As a whining sick person, I scheduled another appointment. Not with my doctor whom I was still perturbed with for his vague viral diagnosis. My PA was my go-to savior. She was nice, empathetic, and wanted to do her best to make me comfortable. I joked that I'm not a good sick person. She said her husband isn't either. She basically said guys are wussies. Well, she didn't really say that, but essentially that is what she told me. I didn't care, because she was still being nice and sympathetic. She checked out the white grossness that was canvasing my entire throat and decided to run a strep test. If that didn't come back positive she wanted to take a culture to be definite I was okay. At that point I decided I was going to schedule all appointments with this PA. I became more disgruntled against my doctor who apparently didn't care to be as thorough as her.

The PA walked into the exam room. "You're falling apart," she stated. The throat culture was not needed. I also had strep.

I left the office with an antibiotic prescription and what the PA called her "secret concoction" that I could use for gargle to control the throat pain.
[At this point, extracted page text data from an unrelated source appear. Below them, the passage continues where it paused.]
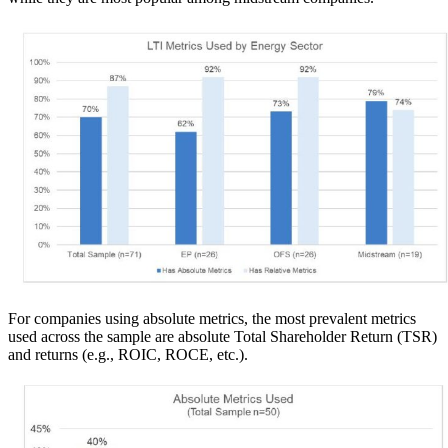
For companies using absolute metrics, the most prevalent metrics
used across the sample are absolute Total Shareholder Return (TSR)
and returns (e.g., ROIC, ROCE, etc.).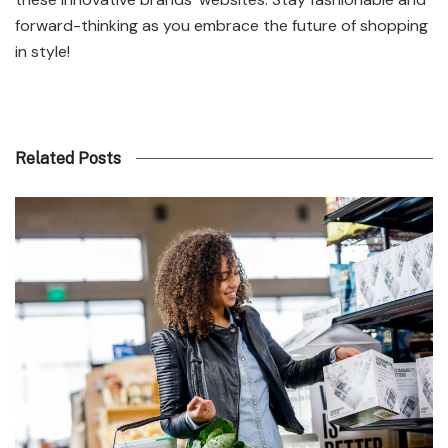
forward-thinking as you embrace the future of shopping
in style!
Related Posts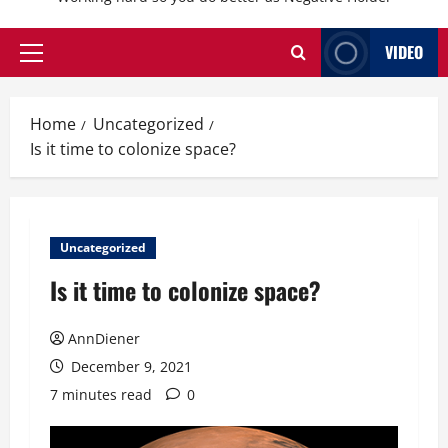
VIDEO
Primary
Menu
Home
Uncategorized
Is it time to colonize space?
Uncategorized
Is it time to colonize space?
AnnDiener
December 9, 2021
7 minutes read
0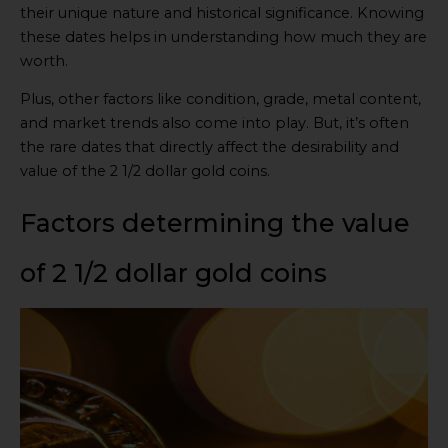
their unique nature and historical significance. Knowing
these dates helps in understanding how much they are
worth.
Plus, other factors like condition, grade, metal content,
and market trends also come into play. But, it’s often
the rare dates that directly affect the desirability and
value of the 2 1/2 dollar gold coins.
Factors determining the value
of 2 1/2 dollar gold coins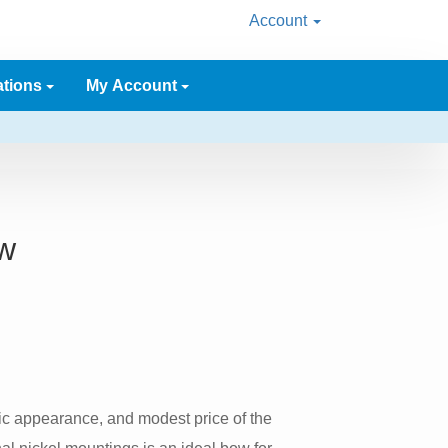
Account
ations
My Account
w
sic appearance, and modest price of the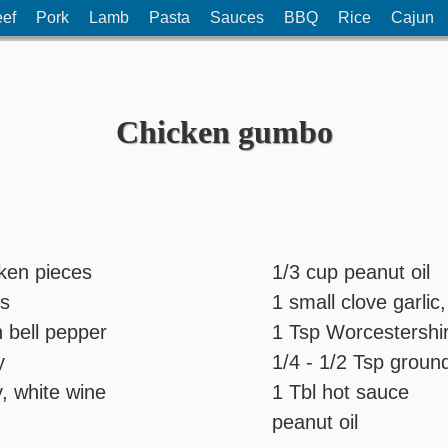
ef
Pork
Lamb
Pasta
Sauces
BBQ
Rice
Cajun
Chicken gumbo
cken pieces
1/3 cup peanut oil
ns
1 small clove garli
 bell pepper
1 Tsp Worcestershi
y
1/4 - 1/2 Tsp grou
y, white wine
1 Tbl hot sauce
peanut oil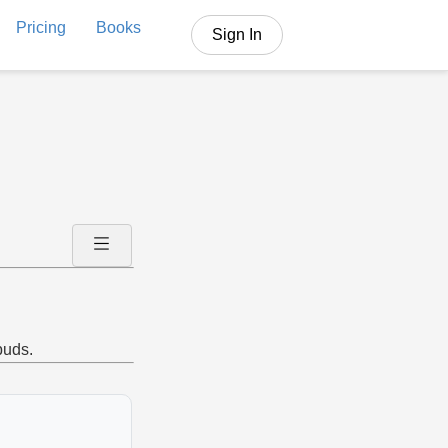
Pricing
Books
Sign In
buds.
From that point forward, each day became painfully, yet slowly, better. The clingiest dog in the world received his greatest dream: his father sequestered in the house with him, unable to leave. Charlie followed me everywhere from the couch where we lounged, to the bed where we slept. He was my faithful companion. I have no idea how I got mono, and I'm still slightly convinced that maybe Charlie had the canine mono while I had the human mono. Together, we enjoyed countless hours on the internet (reading, amongst other things, everything there is to know about mono), viewing Olympic coverage, and watching season DVDs of the TV show The West Wing to pass time. I enjoyed revisiting episodes of my favorite show, relishing in the genius of Aaron Sorkin. While Charlie loved out time together, sitting around the house has never been my thing, and, I became restless. There is only so much I can do in the confines of home before my mind becomes anxious and I miss people.

I attended my sister's wedding, because, let's face it, mono was not going to make me miss that. But I was miserable.

I missed:
  • David, my brother-in-law's baseball game
  • Katy, my sister-in-law's birthday
  • A Counting Crows concert
  • My plan to take time off of work to finish my kitchen remodeling project
And, evidently, mono makes you also forget that you have a blog. And I'm happy to say my energy is back. And it is great to be amid the living.